China will allow qualified financial institutions such as commercial banks, insurers and fund companies to invest overseas, the People's Bank of China (PBOC) said in a statement on Friday.
Companies and individuals will also be allowed to hold more foreign exchanges, a sign of accelerating reform of the foreign exchange regime.
Experts believe the move signals formal approval from the central government for the Qualified Domestic Institutional Investors (QDII) scheme.
According to the central bank, commercial banks can now pool domestic yuan deposits from both individuals and institutions and convert them into foreign exchange to invest in fixed-income investment products abroad.
Fund companies will be able to use foreign currency holdings held by individuals or institutions to invest in overseas securities markets.
Insurers will also be given the green light to invest a certain proportion of their assets in fixed-income and other products abroad, the central bank said.
Previous controls on foreign exchange accounts will be relaxed and approval procedures for foreign exchange payments in the service trade will be simplified, it said.
Corporations and individuals will be able to buy foreign currencies more easily.
Individuals, for example, will be allowed to buy up to US$20,000 in foreign exchange a year, up from the previous quota of US$8,000.
The major policy adjustment comes as the country's forex reserve has hit a record high.
Fuelled by continuous trade surpluses and direct foreign investment, China's official forex reserves reportedly rose to US$853.6 billion at the end of February, overtaking Japan as the world's biggest holder for the first time.
"The eased control on foreign exchanges will help slow down the rapid increase in the country's forex reserves," said Zhang Xuechun, an economist with the Asia Development Bank (ADB).
She noted that the previous tight control on foreign exchange outflow and lax restriction on inflow led to fast accumulation of China's forex reserves.

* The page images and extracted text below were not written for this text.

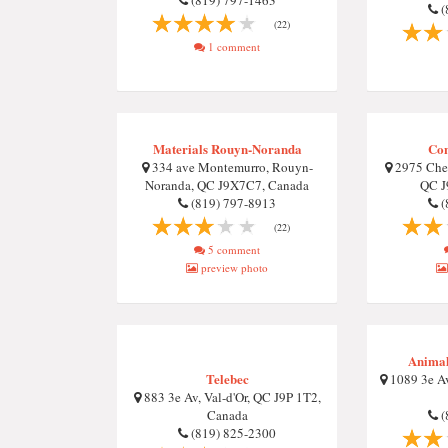
(819) 797-1463
(
(22)
1 comment
Materials Rouyn-Noranda
Con
334 ave Montemurro, Rouyn-
2975 Chem
Noranda, QC J9X7C7, Canada
QC J
(819) 797-8913
(
(22)
5 comment
preview photo
Animal
Telebec
1089 3e Av
883 3e Av, Val-d'Or, QC J9P 1T2,
Canada
(
(819) 825-2300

Zhang said the policy adjustment will help Chinese companies in need of foreign exchanges improve their management and avoid risks in the foreign exchange market.
"It's a significant step in establishing a more market-driven foreign exchange mechanism," she said.
"The easing of controls on foreign exchange also shows China's increasing confidence in its foreign exchange management capability," she added.
The central bank has taken a number of measures to loosen capital controls recently.
One new policy favors a shift from stockpiling foreign exchange reserves in State coffers to letting businesses and residents hold more foreign currency, Wu Xiaoling, deputy central bank governor, said earlier this month.
"The People's Bank of China will closely monitor the international balance of payment and adjust policies accordingly to avoid risks and safeguard economic and financial security," the central bank said.